Recently Adopted and Not Yet Adopted Accounting Pronouncements
Recently Adopted Accounting Pronouncements
In December 2019, the Financial Accounting Standards Board (“FASB”) issued ASU 2019-12, Income Taxes (Topic 740): Simplifying the Accounting for Income Taxes, which simplifies the accounting for income taxes, eliminates certain exceptions within ASC Topic 740, “Income Taxes,” and clarifies certain aspects of the current guidance to promote consistency among reporting entities. Most amendments within the standard are required to be applied on a prospective basis, while certain amendments must be applied on a retrospective or modified retrospective basis. This guidance will be effective for public entity fiscal years beginning after December 15, 2020. We adopted ASU 2019-12 for the period that includes the quarter-ended March 31, 2021. The most applicable provision is the requirement for entities to account for the income-based portion of a tax as an income tax for those taxes that are partially based on income. This provision and all other provisions do not have a material impact to the tax provision for the three months ended March 31, 2021. The Company will continue to monitor and assess the impact ASU 2019-12 has on its business and financial results.
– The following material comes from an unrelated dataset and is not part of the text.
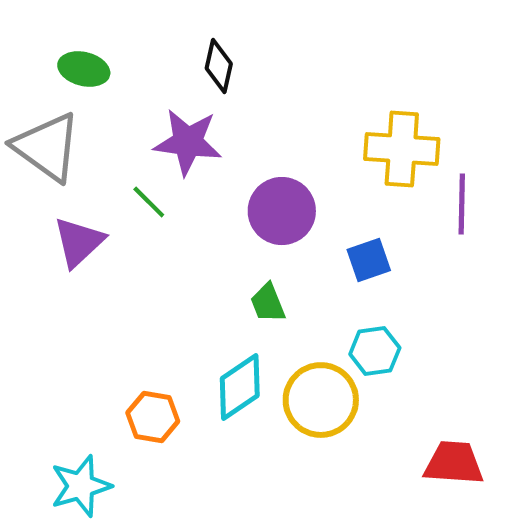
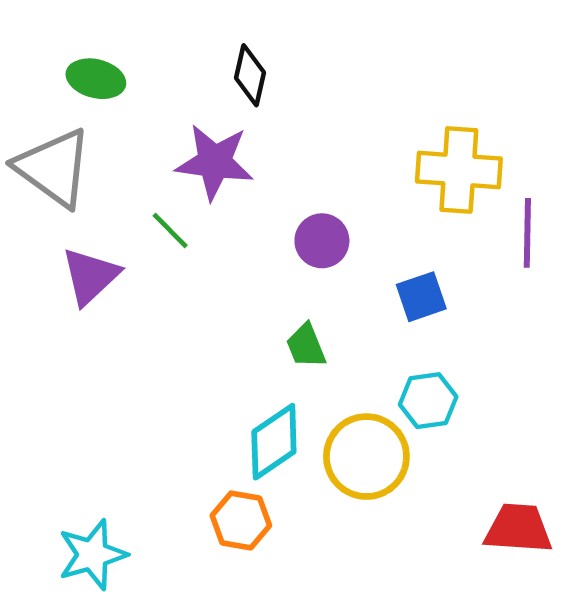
purple circle: (282, 211) -> (322, 241), size x0.7
orange hexagon: (153, 417) -> (241, 520), moved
Accounting Pronouncements Issued but Not Yet Adopted
In February 2016, the FASB issued ASU 2016-02, Leases (Topic 842) which requires lessees to recognize the following for all leases (with the exception of short-term leases) at the commencement date; (i) a lease liability, which is a lessee’s obligation to make lease payments arising from a lease, measured on a discounted basis; and (ii) a right-of-use asset, which is an asset that represents the lessee’s right to use, or control the use of, a specified asset for the lease term. Additional disclosures will be required to allow the user to assess the amount, timing and uncertainty of cash flows arising from leasing activities. A modified retrospective transition approach is required for leases existing at the time of adoption. On November 15, 2018, the FASB issued ASU 2019-10 which deferred the effective date of the standard to fiscal years beginning after December 15, 2020. In June 2020, the FASB issued ASU No. 2020-05, Revenue from Contracts with Customers (Topic 606) and Leases (Topic 842): Deferral of the Effective Date, which delays the effective date of ASU No. 2014-09, which requires nonpublic
companies to adopt the provisions of ASU 2016-02 for fiscal years beginning after December 15, 2021, and for interim periods within fiscal years beginning after December 15, 2022. We plan to adopt this standard as of the effective date for private companies using the modified retrospective approach for all leases entered into before the effective date. The impact of our adoption of Topic 842 to our financial statements will be to recognize the operating lease commitments as operating lease liabilities and right-of-use assets upon adoption, which will result in an increase in the assets and liabilities recorded on the balance sheet. We are continuing our assessment, which may identify additional impacts Topic 842 will have on our financial statements. In June 2016, the FASB issued ASU No. 2016-13, Financial Instruments—Credit Losses (Topic 326): Measurement of Credit Losses on Financial Instruments, which requires an entity to utilize a new impairment model known as the current expected credit loss (“CECL”) model to estimate its lifetime “expected credit loss” and record an allowance that, when deducted from the amortized cost basis of the financial asset, presents the net amount expected to be collected on the financial asset. The CECL model is expected to result in more timely recognition of credit losses. This guidance also requires new disclosures for financial assets measured at amortized cost, loans and available-for-sale debt securities. This guidance will be effective for us beginning January 1, 2023. We have not yet determined the impact the revised guidance will have on our financial statements.